Limpiabotas

Consejos para los limpiabotas que comienzan: 

a) Lo primero es tener el zapato libre de polvo y fango. Aplicar tinta o betún sobre el calzado sucio afecta la uniformidad del lustre. Es necesario cepillar a conciencia o limpiar con un trapo húmedo antes de comenzar.

b) Colocar protectores de cartón u otro material en las perneras del pantalón. Hay que evitar a toda costa manchar la ropa del cliente.

c) Utilizar tinta y betún de buena calidad. Nada de inventos caseros que lejos de lustrar, ensucian.

d) Aplicar la tinta uniformemente, evitando “mentiras” o excesos de líquido. Se recomienda utilizar una brochita de cerdas suaves.

e) Esperar a que se seque bien la tinta antes de aplicar el betún.

f) Aplicar el betún en una capa fina y uniforme, evitar los grumos.

g) Lustrar con un trapo de algodón u otra fibra que no sea sintética. Se recomienda hacerlo con fuerza y con movimientos cíclicos.

h) Lustrar otra vez, con otro trapo.

i) Comprobar si existen zonas del zapato con lustre insuficiente. Retocar con betún si las hubiese.

j) Lustrar por tercera vez, con otro trapo.

k) Cepillar suavemente, para resaltar el brillo.

l) Mientras dura todo el proceso, ofrecer conversación al cliente.
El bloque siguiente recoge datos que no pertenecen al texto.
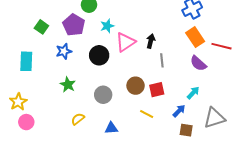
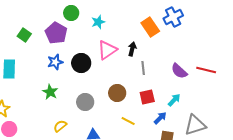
cyan star: (107, 26) -> (98, 22), moved
orange rectangle: (195, 37) -> (150, 27), moved
red line: (221, 46) -> (206, 70), moved
blue star: (64, 51) -> (55, 62), moved
red square: (157, 90) -> (147, 97), moved

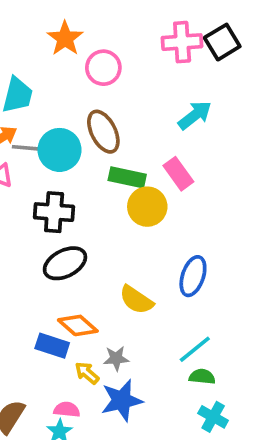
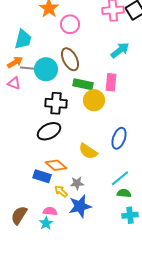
pink rectangle: (178, 174) -> (111, 82), turned 42
black cross: (54, 212) -> (56, 103), moved
cyan cross: (213, 417) -> (130, 215), turned -35

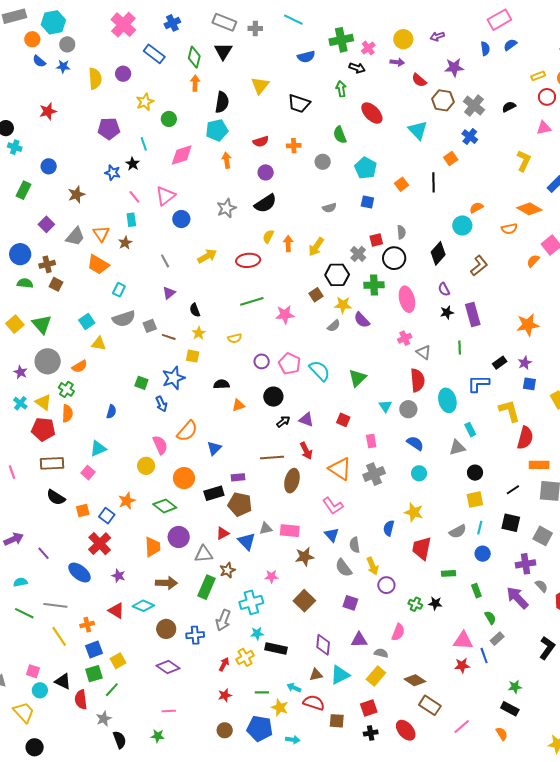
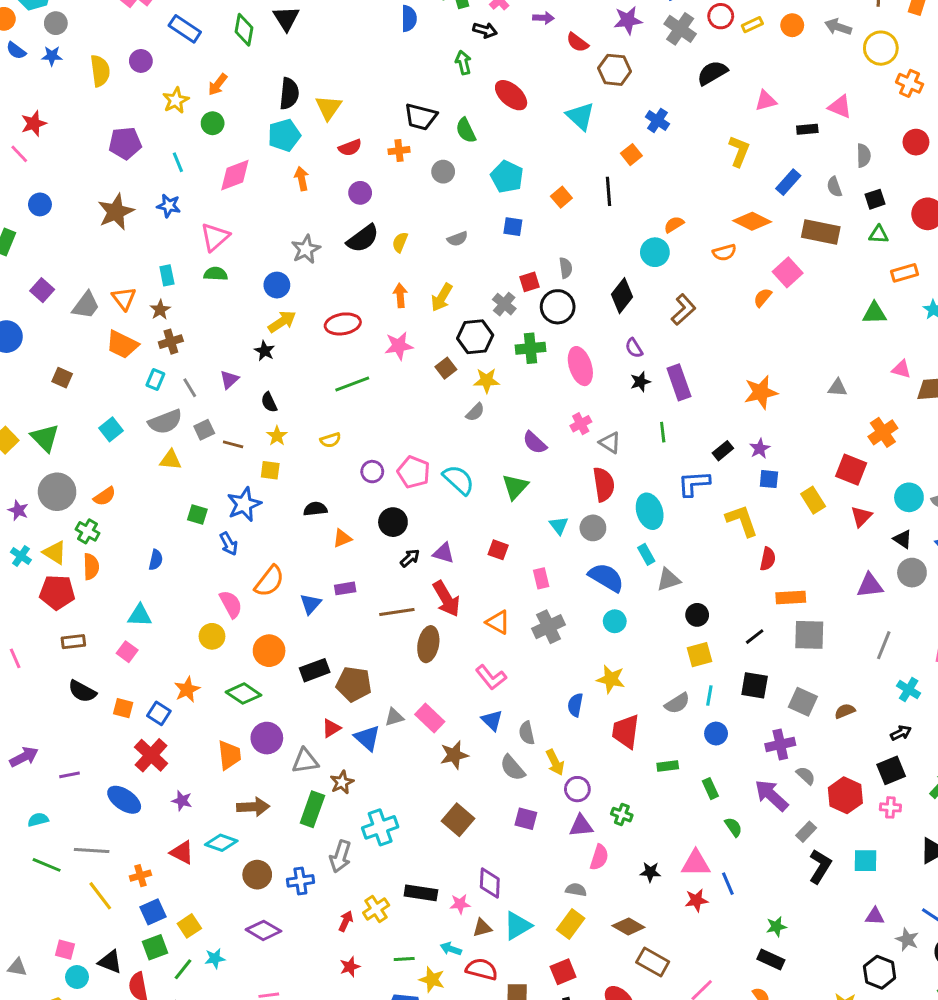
blue semicircle: (306, 57) -> (409, 18), turned -72
orange arrow: (195, 83) -> (218, 84), moved, turned -140
yellow triangle: (260, 85) -> (328, 107), moved
red circle: (547, 97) -> (721, 16), moved
black trapezoid: (299, 104) -> (421, 117), moved
gray cross: (474, 106) -> (680, 29), moved
black semicircle: (509, 107) -> (712, 73), size x1.5
black star: (133, 164) -> (265, 351), moved
blue star: (113, 173) -> (169, 206), moved
brown star: (76, 194) -> (116, 212), moved, size x1.4
pink line: (134, 197) -> (19, 154), moved
blue circle: (181, 219) -> (277, 285), moved
yellow semicircle: (268, 236) -> (400, 242), moved
gray line: (165, 261) -> (190, 388), moved
brown cross: (47, 264) -> (171, 342), moved
green semicircle: (25, 283) -> (216, 274), moved
pink star: (285, 315) -> (399, 346), moved
purple semicircle: (362, 320) -> (535, 443), moved
yellow triangle: (99, 344) -> (170, 460), moved
cyan rectangle: (470, 430) -> (646, 554), moved
red semicircle: (525, 438) -> (768, 559), size x0.7
blue semicircle: (415, 443) -> (606, 577), size x1.4
cyan triangle: (98, 449) -> (140, 615), turned 30
red arrow: (306, 451) -> (446, 599), size x1.4
brown rectangle: (52, 463) -> (73, 642), size x0.7
orange triangle: (340, 469) -> (498, 622), size x0.7
purple rectangle: (238, 477) -> (345, 588), moved
orange square: (83, 511) -> (123, 708), turned 32
pink rectangle: (290, 531) -> (430, 718), turned 42
purple line: (44, 553) -> (69, 775), turned -56
pink star: (271, 576) -> (460, 904), moved
black star: (435, 603) -> (650, 872), moved
cyan star: (257, 633) -> (215, 958), moved
gray rectangle: (497, 639) -> (806, 832), moved
purple triangle: (359, 640) -> (581, 826), moved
Evitar temas conflictivos, como la política, la religión o incluso la pelota, a no ser que cliente y limpiabotas le vayan al mismo equipo.

m) Mantener limpio y organizado el espacio de trabajo. Cada objeto en su lugar. La tinta y el betún en alguna gaveta o caja cerrada.
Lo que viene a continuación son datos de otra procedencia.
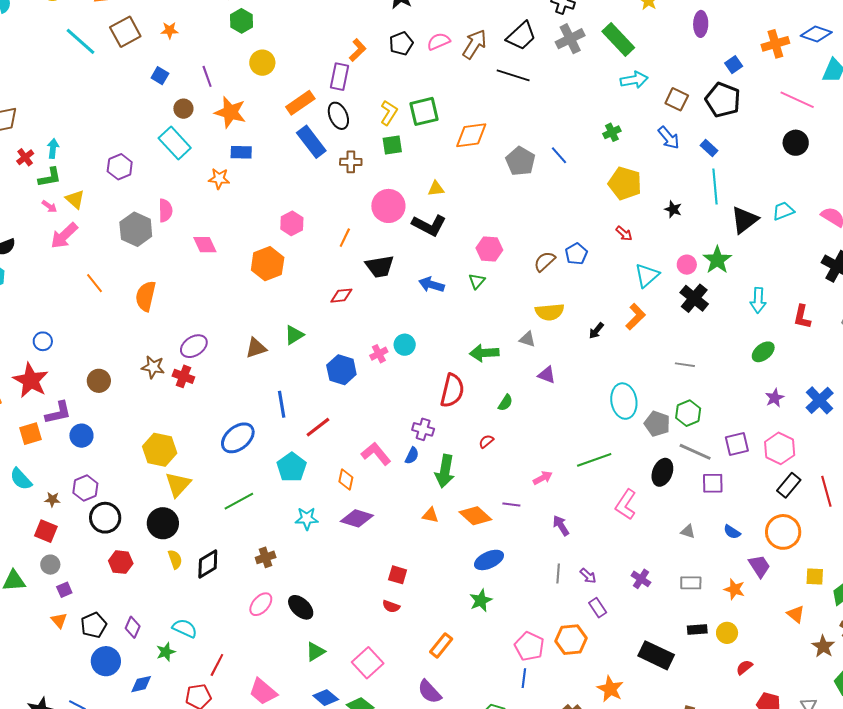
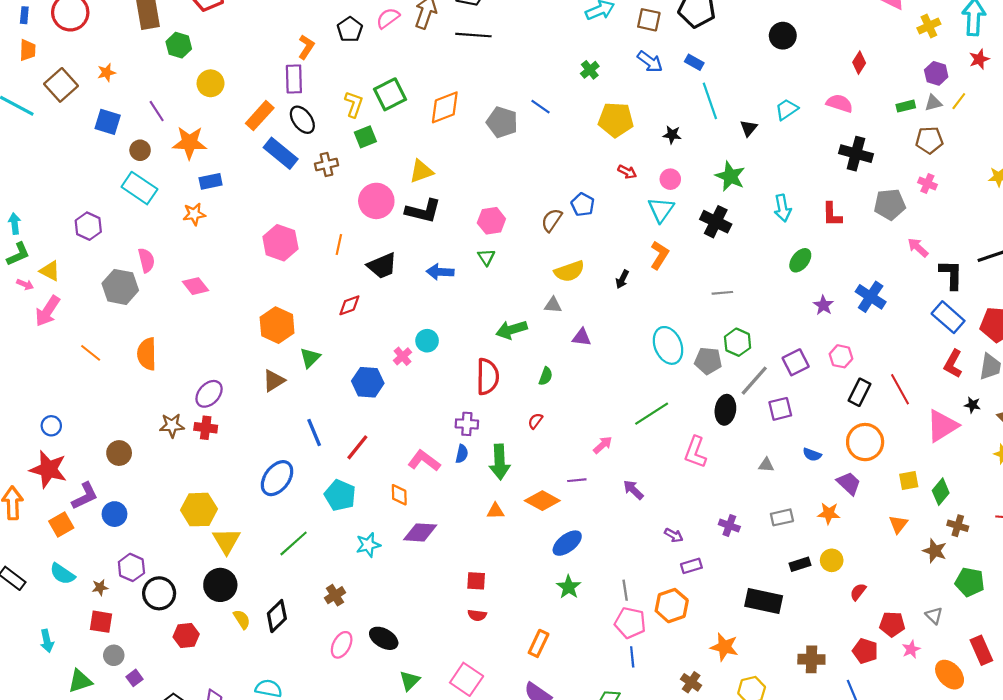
blue square: (160, 76) -> (108, 122), size x1.4
yellow triangle: (436, 189) -> (421, 171), size x1.4
black triangle: (744, 220) -> (749, 128), size x0.6
pink hexagon: (292, 223) -> (280, 243), size x1.4
orange hexagon: (268, 264) -> (277, 325), moved
pink circle: (687, 265) -> (670, 179), moved
pink hexagon: (780, 448) -> (841, 356), size x0.7
gray line: (695, 452) -> (754, 381), turned -60
gray line: (558, 573) -> (625, 590), moved
purple rectangle: (598, 608) -> (691, 566), turned -60
orange triangle: (796, 614) -> (898, 524), turned 42

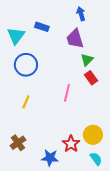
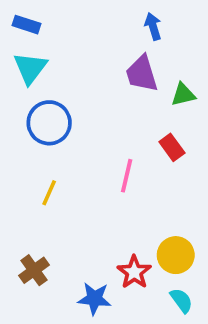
blue rectangle: (42, 27) -> (26, 25), moved
green triangle: (87, 60) -> (183, 94), moved, turned 32

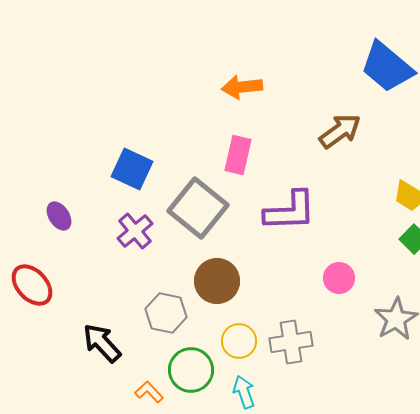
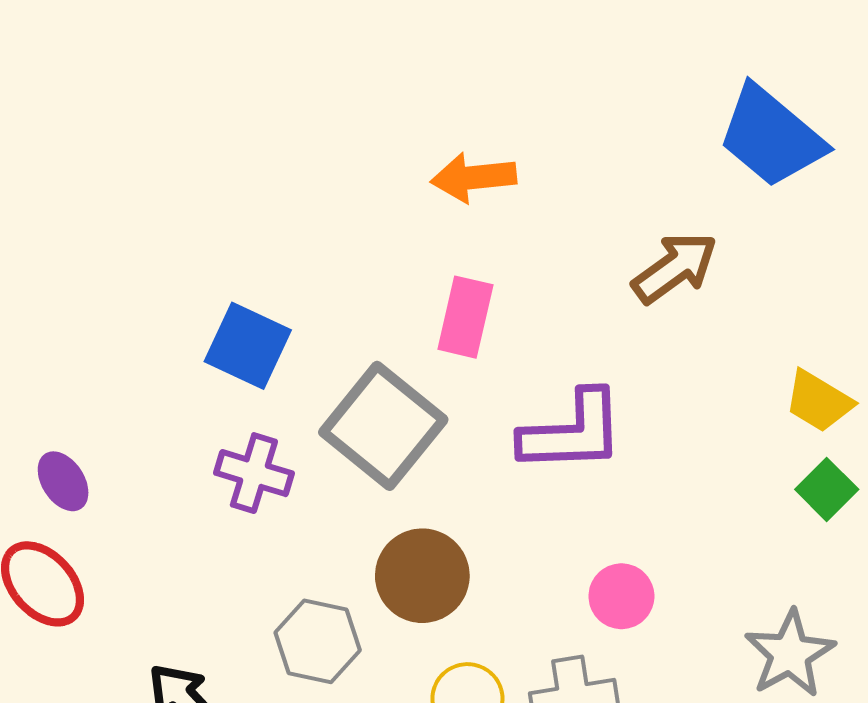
purple ellipse: (59, 216) -> (63, 481), moved
purple cross: (135, 231) -> (254, 473), turned -33
pink circle: (339, 278) -> (621, 596), moved

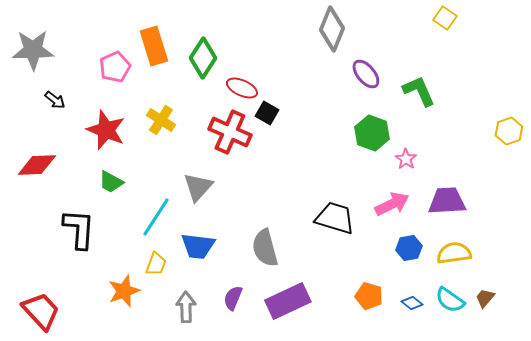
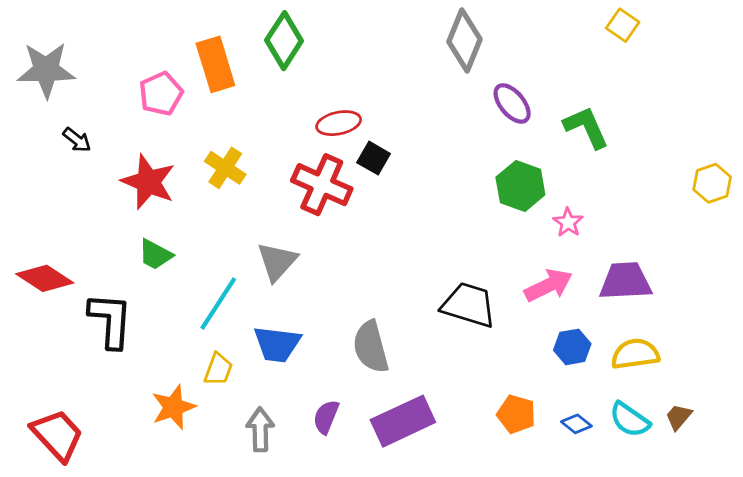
green diamond: (203, 58) -> (284, 41), moved
red ellipse: (242, 88) -> (339, 123), turned -36
red diamond: (37, 165) -> (45, 278), moved, turned 36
n) Llevar los zapatos propios impecablemente limpios y lustrados.

Estos consejos no son míos, yo nunca he limpiado zapatos. Es más, los míos casi siempre están lejos del lustre perfecto al que aspiran los mejores limpiabotas. Esos consejos eran de mi padre, y se los daba a todos los que querían comenzar en el negocio. El primer y último oficio de mi padre fue el de limpiabotas. “Limpiabotas profesional” —decía con mucho orgullo. Empezó a hacerlo muy pequeño, cuando salió del orfanato y fue a parar a casa de una tía muy pobre y cargada de hijos en Santa Clara. “No pude seguir estudiando, había que ganarse la vida”. Como casi todos los que empezaban, tuvo que ser primero limpiabotas itinerante, con el cajón a cuestas. Solo los establecidos tenían el privilegio de tener sillón y defendían ese privilegio con todas las fuerzas. Después de dar mucho cepillo en casi todas las esquinas de Santa Clara, se fue para Violeta a buscar suerte y allí también limpió muchos zapatos. Lo hizo tan bien, que pronto consiguió una clientela fija y el añorado sillón. Hasta que ya en los últimos años de Batista cambió de negocio y comenzó a vender periódicos y revistas. Con la Revolución se hizo contador y estuvo trabajando en oficinas hasta que se jubiló. Pero no soportó quedarse en la casa comprando los mandados. A mediados de los noventa, cuando se autorizó de nuevo el trabajo por cuenta propia, solicitó una patente para lustrar zapatos otra vez. Un amigo carpintero le hizo un sillón muy bonito, que emplazó en la estación de trenes de Violeta. “Regreso a la semilla” —les decía a todos sus amigos. Alguien le dijo que ese oficio podría resultar vergonzoso para mí, estudiante de Periodismo en La Habana. Me llamó un día y me preguntó. “Si me dices que lo deje porque te da pena que tu padre sea limpiabotas, lo dejo ahora mismo, aunque es un trabajo honrado”. Le sonreí y lo abracé—aunque tenía ganas de llorar—: “Ay, papi, para mí es un orgullo ser hijo del mejor limpiabotas de este pueblo”.